** Opening Records supplied block **
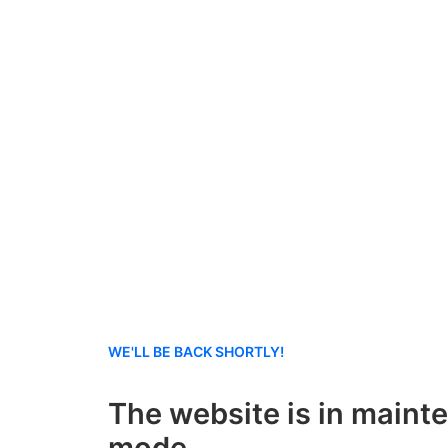
WE'LL BE BACK SHORTLY!
The website is in maint
mode.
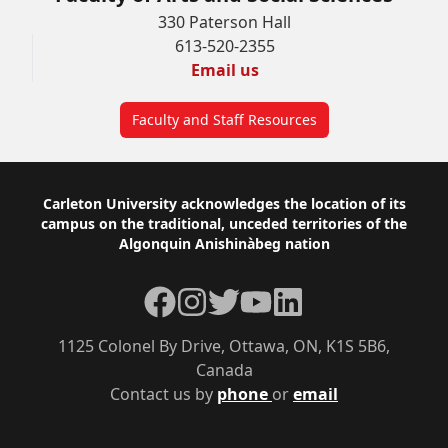
330 Paterson Hall
613-520-2355
Email us
Faculty and Staff Resources
Footer
Carleton University acknowledges the location of its
campus on the traditional, unceded territories of the
Algonquin Anishinàbeg nation
Facebook
Instagram
Twitter
YouTube
LinkedIn
1125 Colonel By Drive, Ottawa, ON, K1S 5B6,
Canada
Contact us by
phone
or
email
** Closing Records supplied block **
## Exercise requirements
Beginning at the line that holds "Algonquin Anishinàbeg nation", write out word for word each line through the end of the records.

## Answer for this exercise
Algonquin Anishinàbeg nation
Facebook
Instagram
Twitter
YouTube
LinkedIn
1125 Colonel By Drive, Ottawa, ON, K1S 5B6,
Canada
Contact us by
phone
or
email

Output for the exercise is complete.